Тяжело в этом мире уязвленной бедностью шиллеровской душе юного мечтателя. Приходят минуты уныния, безысходности. «Брат, — жалуется он, — грустно жить без надежды... Смотрю вперед, и будущее меня ужасает... Те мысли, которые лучами своими зажигали душу и сердце, ныне лишились пламени и теплоты; или сердце мое очерствело, или... Дальше говорить ужасаюсь... Мне страшно сказать, ежели все прошлое было один золотой сон, кудрявые грезы...»

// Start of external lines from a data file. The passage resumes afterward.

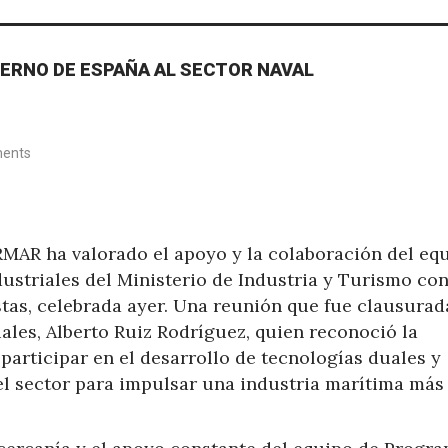
ERNO DE ESPAÑA AL SECTOR NAVAL
ents
AR ha valorado el apoyo y la colaboración del eq
ustriales del Ministerio de Industria y Turismo con
stas, celebrada ayer. Una reunión que fue clausurad
ales, Alberto Ruiz Rodríguez, quien reconoció la
 participar en el desarrollo de tecnologías duales y
el sector para impulsar una industria marítima más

А тут еще вдобавок прослыл «чудаком», «дурачком» и даже «идиотиком» — не то чтобы вслух и не то чтобы кто сомневался в его умственных достоинствах, но будто не от мира сего. «Задумчивый, скорее угрюмый, можно сказать, замкнутый... никогда нельзя было видеть его праздным и веселым. Любимым местом его занятий была амбразура окна в угловой (так называемой круглой каморы) спальне роты, выходящей на Фонтанку... — вспоминает А. Савельев. — Бывало, в глубокую ночь можно было заметить Федора Михайловича у столика, сидящего за работою. Набросив на себя одеяло сверх белья, он, казалось, не замечал, что от окна, где он сидел, сильно дуло... Нередко на замечания мои, что здоровее вставать ранее и заниматься в платье, Федор Михайлович любезно соглашался, складывал свои тетради и, по-видимому, ложился спать; но проходило немного времени, его можно было видеть опять в том же наряде, у того же столика сидящим за его работою».